When the cost to trade a stock went to $0 a few years ago, largely initiated by small platforms and brokerages, all the big banks and brokerages (Fidelity, Schwab, TD etc.) got into a race to be the first to offer them. Their rationale was that they will make up the lost revenue from trading by securing customers for other services such as wealth management etc. and also continue to benefit to be paid for order flow.
Right off the bat, it seemed like a bad idea for these large banks who attributed lost revenues from trading as one of the key reasons for their revenue drop in their quarterly earnings calls. And then, things got worse when COVID hit. A ton of investors signed up new accounts and began trading for free but not interested in any of the other services that the big banks had to offer. Consequently, the cost of servicing these clients and the cost of processing the paperwork etc. began to hit their profits.
Until, the trading frenzy in the past week took it to another level. Millions of shares of Gamestop, AMC and more recently Silver ETF began hitting record levels of trading in a day and even the one who started the $0 trade spectacle – Robinhood, had to raise more than $3 billion to meet its liquidity requirements. Of course, pay for order flow has alleviated some of the pain but the $0 trading gamble has come to roost for all the big banks.
Future Wealth’s View
The primary reason there is co-pay for a visit to the doctor is to prevent a flood of patients coming to see the doctor for every itch and scratch. Likewise, a modest trading fee of $5 per trade would have prevented much of the trading frenzy that occurred last week. But, that train has left the station and there is simply nothing these banks can do to limit the mindless in and out trading that appears to have caught the fancy of many millennials.
The ones who made some coin on their trades are likely to get some press and will likely try it again until their money runs out.
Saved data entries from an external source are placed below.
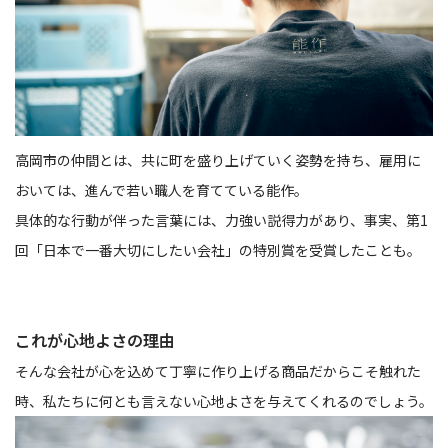
高岡市の仲間とは、共に町を盛り上げていく姿勢を持ち、雇用に
おいては、進んで若い職人を育てている能作。
具体的な行動が伴った言葉には、力強い説得力があり、事実、第1
回「日本で一番大切にしたい会社」の特別賞を受賞したことも。
これが心地よさの理由
そんな会社が心を込めて丁寧に作り上げる商品だからこそ触れた
時、私たちに何とも言えない心地よさを与えてくれるのでしょう。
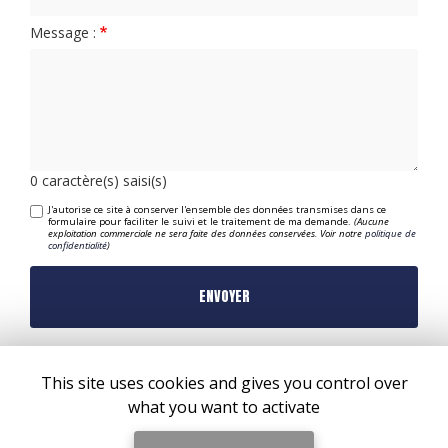
Message :
0
caractère(s) saisi(s)
J'autorise ce site à conserver l'ensemble des données transmises dans ce
formulaire pour faciliter le suivi et le traitement de ma demande.
(Aucune
exploitation commerciale ne sera faite des données conservées. Voir notre
politique de
confidentialité
)
This site uses cookies and gives you control over
what you want to activate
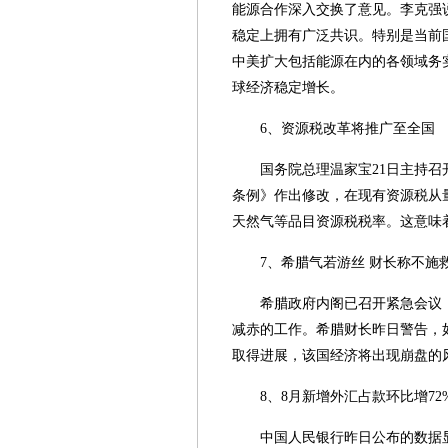
能源合作深入交换了意见。李克强
稳定上拥有广泛共识。特别是当前
中美扩大包括能源在内的各领域务
球经济稳定增长。
6、资源税改革将推广至全国
国务院总理温家宝21日主持
条例》作出修改，在现有资源税从
天然气等品目资源税税率。这意味
7、希腊气若游丝 财长称不施
希腊政府内阁已召开紧急会议
减赤的工作。希腊财长昨日警告，
取得进展，该国经济将出现崩盘的
8、8月新增外汇占款环比增72
中国人民银行昨日公布的数据显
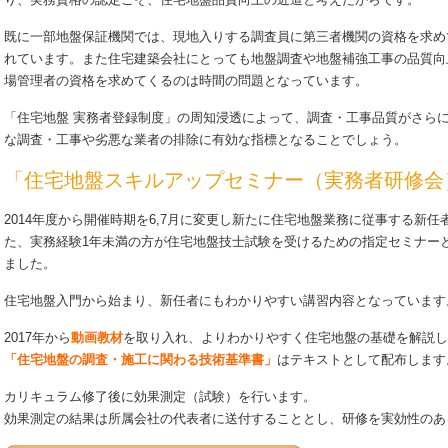
り、実務資格の認定こそ、住宅地盤品質向上の近道と考えたからです。
既に一部地盤保証機関では、現地入りする調査員に第三者機関の資格を求め
れています。また住宅建築会社にとっても地盤調査や地盤補強工事の品質向
場管理者の資格を求めてくるのは時間の問題となっています。
「住宅地盤 実務者登録制度」の周知浸透によって、調査・工事品質がさら
な調査・工事や劣悪な業者の排除に有効な指標となることでしょう。
「住宅地盤スキルアップセミナー（実務者研修会
2014年度から開催時期を6,7月に変更し新たに住宅地盤業務に従事する新
た、実務経験1年未満の方が住宅地盤技士試験を受けるための指定セミナー
ました。
住宅地盤入門から始まり、新任者にもわかりやすい講習内容となっています
2017年から
動画教材
を取り入れ、よりわかりやすく住宅地盤の基礎を解説し
「住宅地盤の調査・施工に関わる技術基準書」
はテキストとして配布します
カリキュラム修了後に効果測定（試験）を行います。
効果測定の結果は所属会社の代表者に送付することとし、研修を実効性のあ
The parallels to gambling in casinos is strikingly similar. For the big banks, their quest to turn these investors into other services that they have to offer, has not materialized. All in all, the $0 trading idea was a bad idea to begin with and will remain a bad idea for the foreseeable future. Smart investors who take a long term position on a stock or ETF were never enamored by this idea and will never be, because frequent trading is not common practice among diligent investors.